→ What is expected
In the material below, find each line with the string "shampoo" and copy it.

→ Working data
*** Begin section ***

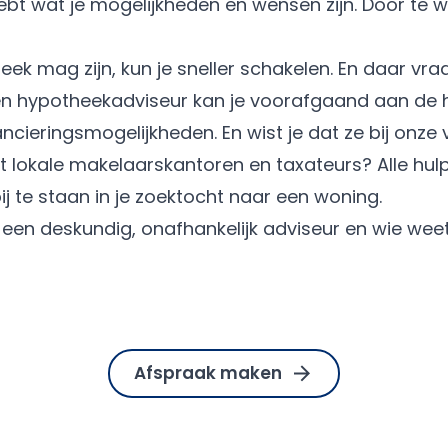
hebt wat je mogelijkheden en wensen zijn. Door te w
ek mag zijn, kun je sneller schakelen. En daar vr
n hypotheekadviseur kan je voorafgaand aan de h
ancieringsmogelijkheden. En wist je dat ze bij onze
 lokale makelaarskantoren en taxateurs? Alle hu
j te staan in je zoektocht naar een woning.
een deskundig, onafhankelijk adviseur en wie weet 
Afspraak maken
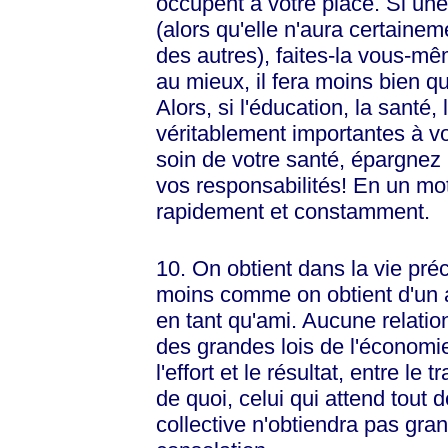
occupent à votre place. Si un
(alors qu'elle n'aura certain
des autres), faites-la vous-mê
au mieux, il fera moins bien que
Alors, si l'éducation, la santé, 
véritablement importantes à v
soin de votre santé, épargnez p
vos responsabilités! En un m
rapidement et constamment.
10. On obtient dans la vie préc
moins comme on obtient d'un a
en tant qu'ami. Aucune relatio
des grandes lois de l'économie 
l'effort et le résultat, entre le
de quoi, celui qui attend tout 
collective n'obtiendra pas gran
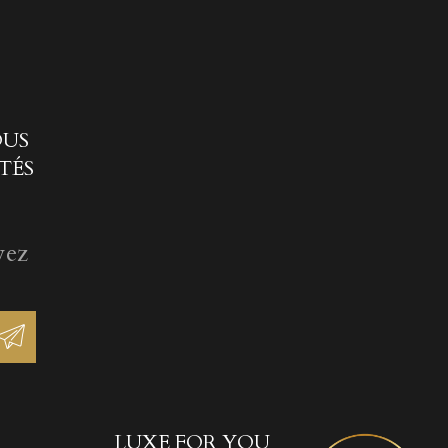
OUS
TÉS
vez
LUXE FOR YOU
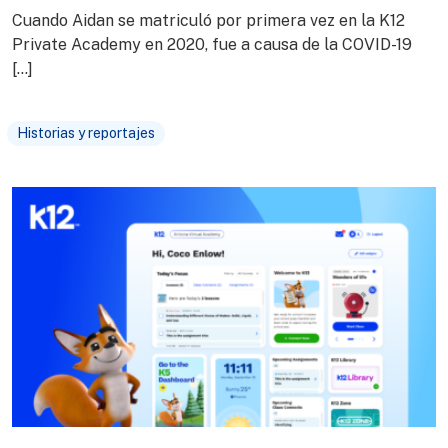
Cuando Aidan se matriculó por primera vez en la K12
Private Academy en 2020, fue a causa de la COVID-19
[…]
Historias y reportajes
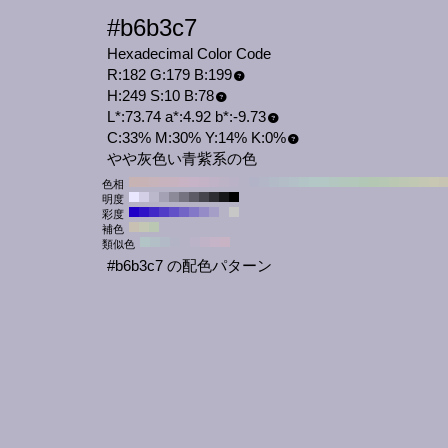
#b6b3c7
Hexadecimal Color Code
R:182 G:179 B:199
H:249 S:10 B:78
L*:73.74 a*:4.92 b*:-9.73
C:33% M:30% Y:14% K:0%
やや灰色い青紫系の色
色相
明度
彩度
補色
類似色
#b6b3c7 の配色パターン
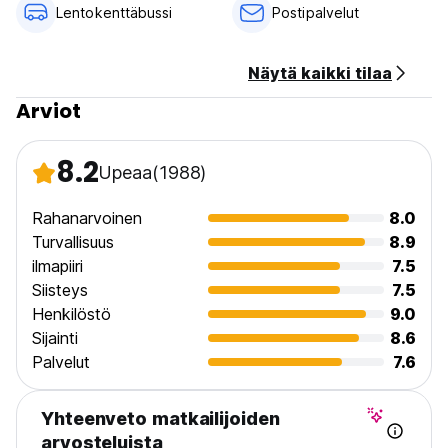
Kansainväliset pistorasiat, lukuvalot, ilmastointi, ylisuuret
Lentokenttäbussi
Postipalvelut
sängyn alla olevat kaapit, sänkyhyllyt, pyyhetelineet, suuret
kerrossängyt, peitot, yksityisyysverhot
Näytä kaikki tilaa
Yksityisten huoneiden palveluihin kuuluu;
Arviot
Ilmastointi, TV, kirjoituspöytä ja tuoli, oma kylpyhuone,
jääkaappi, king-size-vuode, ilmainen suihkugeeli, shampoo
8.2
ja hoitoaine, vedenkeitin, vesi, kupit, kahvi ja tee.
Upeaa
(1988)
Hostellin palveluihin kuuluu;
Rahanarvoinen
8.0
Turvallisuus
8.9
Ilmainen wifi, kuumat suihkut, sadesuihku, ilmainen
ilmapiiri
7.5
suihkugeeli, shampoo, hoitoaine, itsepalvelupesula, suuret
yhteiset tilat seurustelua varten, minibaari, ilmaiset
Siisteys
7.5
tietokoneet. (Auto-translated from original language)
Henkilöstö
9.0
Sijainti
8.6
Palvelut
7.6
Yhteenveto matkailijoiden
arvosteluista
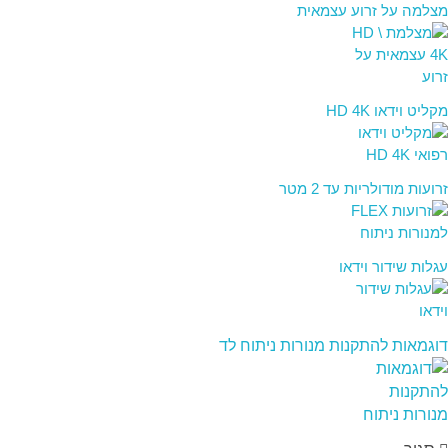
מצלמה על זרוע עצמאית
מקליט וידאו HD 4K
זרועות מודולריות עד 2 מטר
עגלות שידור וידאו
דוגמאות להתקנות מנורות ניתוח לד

*** End section ***
*** Begin section ***

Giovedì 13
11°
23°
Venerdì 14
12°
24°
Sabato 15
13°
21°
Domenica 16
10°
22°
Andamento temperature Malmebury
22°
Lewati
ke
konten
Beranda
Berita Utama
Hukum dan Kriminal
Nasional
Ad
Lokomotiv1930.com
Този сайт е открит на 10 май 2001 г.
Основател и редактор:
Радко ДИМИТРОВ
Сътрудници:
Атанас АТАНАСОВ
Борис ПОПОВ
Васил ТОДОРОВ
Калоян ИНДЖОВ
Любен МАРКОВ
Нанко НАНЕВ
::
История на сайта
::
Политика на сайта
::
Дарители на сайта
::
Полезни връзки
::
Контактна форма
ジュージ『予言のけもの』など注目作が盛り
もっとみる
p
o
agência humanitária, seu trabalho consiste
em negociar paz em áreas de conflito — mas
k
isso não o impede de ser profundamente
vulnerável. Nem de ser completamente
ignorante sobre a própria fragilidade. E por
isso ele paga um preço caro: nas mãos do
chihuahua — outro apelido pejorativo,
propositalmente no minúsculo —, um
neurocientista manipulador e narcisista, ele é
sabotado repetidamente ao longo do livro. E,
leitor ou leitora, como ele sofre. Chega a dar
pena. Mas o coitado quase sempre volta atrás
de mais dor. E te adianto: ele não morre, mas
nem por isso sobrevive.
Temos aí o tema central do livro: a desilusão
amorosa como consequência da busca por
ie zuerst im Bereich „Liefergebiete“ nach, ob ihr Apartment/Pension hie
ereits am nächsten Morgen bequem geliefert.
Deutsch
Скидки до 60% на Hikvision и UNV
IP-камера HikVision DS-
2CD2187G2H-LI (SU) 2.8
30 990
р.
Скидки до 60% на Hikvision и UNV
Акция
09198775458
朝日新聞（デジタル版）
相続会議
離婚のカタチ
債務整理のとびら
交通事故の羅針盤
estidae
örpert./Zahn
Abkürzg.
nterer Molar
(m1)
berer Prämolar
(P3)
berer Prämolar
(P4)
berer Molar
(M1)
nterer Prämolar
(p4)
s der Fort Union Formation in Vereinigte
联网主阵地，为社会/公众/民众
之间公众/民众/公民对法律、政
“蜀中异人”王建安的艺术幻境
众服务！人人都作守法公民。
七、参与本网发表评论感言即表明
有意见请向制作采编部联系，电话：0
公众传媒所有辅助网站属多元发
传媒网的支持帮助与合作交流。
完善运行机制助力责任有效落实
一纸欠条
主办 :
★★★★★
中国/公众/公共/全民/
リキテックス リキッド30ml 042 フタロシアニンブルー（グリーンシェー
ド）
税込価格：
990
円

*** End section ***

→ Response below
jääkaappi, king-size-vuode, ilmainen suihkugeeli, shampoo
suihkugeeli, shampoo, hoitoaine, itsepalvelupesula, suuret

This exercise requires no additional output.